The study took place in five big U.S. hub airports. Results showed that levels of air pollution inside smoking areas were 23 times greater than rates in smoke-free airports. Designated smoking areas consisted of restaurants, ventilated smoking rooms, and bars.
Out of the 29 biggest airports in the United States, five offer smoking in designated areas available to the public. These airports include:
- Hartsfield-Atlanta International Airport
- Salt Lake City International Airport
- Denver International Airport
- Washington-Dulles International Airport
- McCarran International Airport in Las Vegas
Tim McAfee, M.D., M.P.H., director of CDC's Office on Smoking and Health, says:
"The findings in today's report further confirm that ventilated smoking rooms and designated smoking areas are not effective. Prohibiting smoking in all indoor areas is the only effective way to fully eliminate exposure to secondhand smoke."

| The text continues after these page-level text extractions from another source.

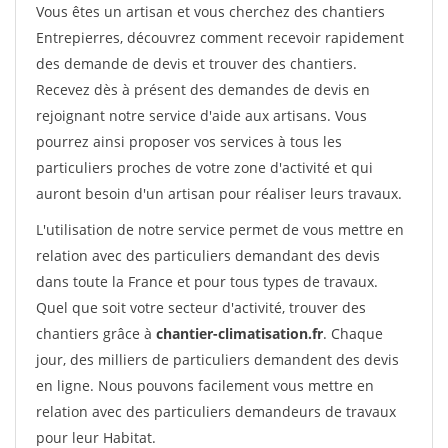
Vous êtes un artisan et vous cherchez des chantiers
Entrepierres, découvrez comment recevoir rapidement
des demande de devis et trouver des chantiers.
Recevez dès à présent des demandes de devis en
rejoignant notre service d'aide aux artisans. Vous
pourrez ainsi proposer vos services à tous les
particuliers proches de votre zone d'activité et qui
auront besoin d'un artisan pour réaliser leurs travaux.
L'utilisation de notre service permet de vous mettre en
relation avec des particuliers demandant des devis
dans toute la France et pour tous types de travaux.
Quel que soit votre secteur d'activité, trouver des
chantiers grâce à
chantier-climatisation.fr
. Chaque
jour, des milliers de particuliers demandent des devis
en ligne. Nous pouvons facilement vous mettre en
relation avec des particuliers demandeurs de travaux
pour leur Habitat.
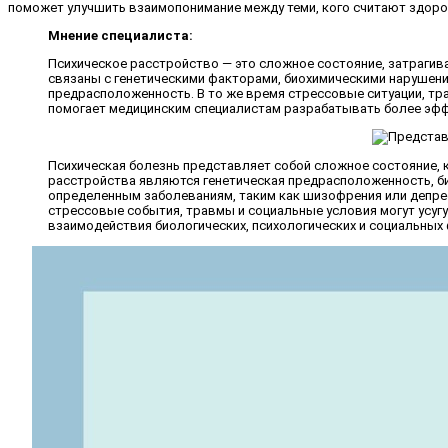
поможет улучшить взаимопонимание между теми, кого считают здоров
Мнение специалиста:
Психическое расстройство — это сложное состояние, затрагив
связаны с генетическими факторами, биохимическими нарушени
предрасположенность. В то же время стрессовые ситуации, тр
помогает медицинским специалистам разрабатывать более эфф
Психическая болезнь представляет собой сложное состояние,
расстройства являются генетическая предрасположенность, би
определенным заболеваниям, таким как шизофрения или депрес
стрессовые события, травмы и социальные условия могут усугу
взаимодействия биологических, психологических и социальных 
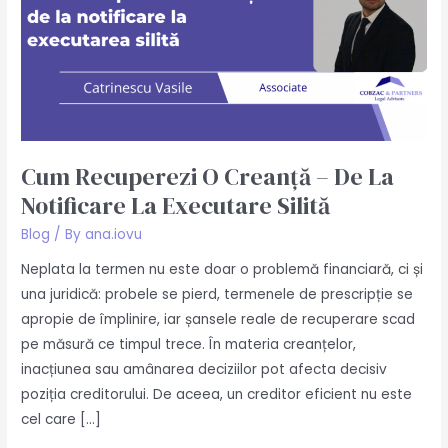
la
executare
silită
Cum Recuperezi O Creanță – De La
Notificare La Executare Silită
Blog
/ By
ana.iovu
Neplata la termen nu este doar o problemă financiară, ci și
una juridică: probele se pierd, termenele de prescripție se
apropie de împlinire, iar șansele reale de recuperare scad
pe măsură ce timpul trece. În materia creanțelor,
inacțiunea sau amânarea deciziilor pot afecta decisiv
poziția creditorului. De aceea, un creditor eficient nu este
cel care […]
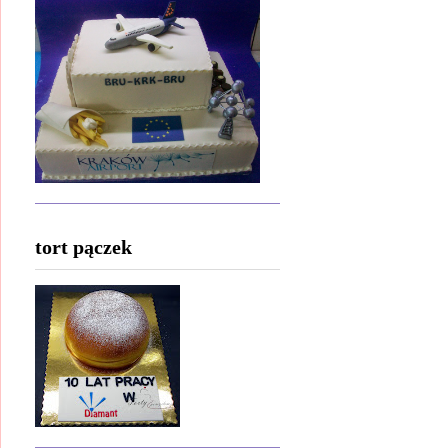
tort pączek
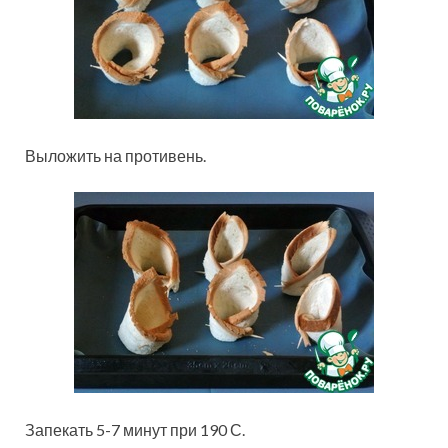
Выложить на противень.
Запекать 5-7 минут при 190 С.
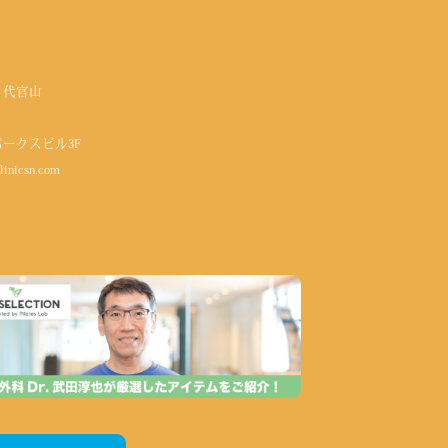
 代官山
パークスビル3F
linicsn.com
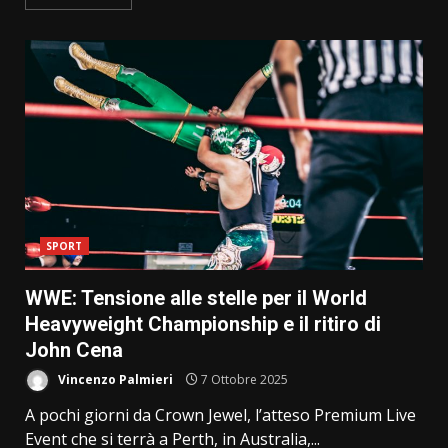
SPORT
WWE: Tensione alle stelle per il World
Heavyweight Championship e il ritiro di
John Cena
Vincenzo Palmieri
7 Ottobre 2025
A pochi giorni da Crown Jewel, l’atteso Premium Live
Event che si terrà a Perth, in Australia,...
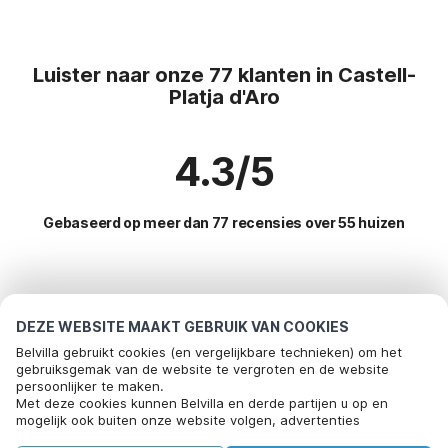
Luister naar onze 77 klanten in Castell-
Platja d'Aro
4.3/5
Gebaseerd op meer dan 77 recensies over 55 huizen
Meest populaire bestemmingen voor
vakantie
DEZE WEBSITE MAAKT GEBRUIK VAN COOKIES
Belvilla gebruikt cookies (en vergelijkbare technieken) om het
Top steden met top voorzieningen voor vakantie
gebruiksgemak van de website te vergroten en de website
persoonlijker te maken.
Bel om te boeken
Kindvriendelijke vakantiehuizen st-pere-pescador
Met deze cookies kunnen Belvilla en derde partijen u op en
Populaire voorzieningen voor vakantie in Castell-platja-
mogelijk ook buiten onze website volgen, advertenties
Kindvriendelijke vakantiehuizen vilacolum
daro
afstemmen op uw interesses en u informatie laten delen via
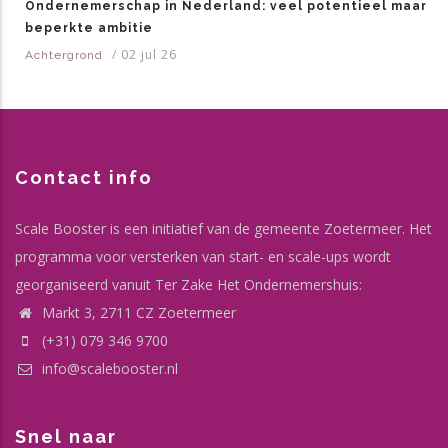
Ondernemerschap in Nederland: veel potentieel maar
beperkte ambitie
/
02 jul 26
Achtergrond
Contact info
Scale Booster is een initiatief van de gemeente Zoetermeer. Het
programma voor versterken van start- en scale-ups wordt
georganiseerd vanuit Ter Zake Het Ondernemershuis:
Markt 3, 2711 CZ Zoetermeer
(+31) 079 346 9700
info@scalebooster.nl
Snel naar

A report done in 2010 by the CDC established that the only successful way to get rid of smoking is to adopt policies that ban smoking. An airport is considered smoke-free when smoking is banned in all of its indoor areas, 24 hours a day, 7 days a week.
Despite the smoking ban on all U.S. domestic and international commercial airline flights, achieved through a range of federal laws made effective from 1987 to 2000, there is still no federal policy forcing airports to be smoke-free. According to a 2006 Surgeon General's Report there is no risk-free rate of exposure to secondhand smoke.
Brian King, Ph.D., an epidemiologist with CDC's Office on Smoking and Health and co-author of the report explains:
"Instead of going entirely smoke-free, five airports continue to allow smoking in restaurants, bars or ventilated smoking rooms. However, research shows that separating smokers from nonsmokers, cleaning the air and ventilating buildings cannot fully eliminate secondhand smoke exposure. People who spend time in, pass by, clean, or work near these rooms are at risk of exposure to secondhand smoke."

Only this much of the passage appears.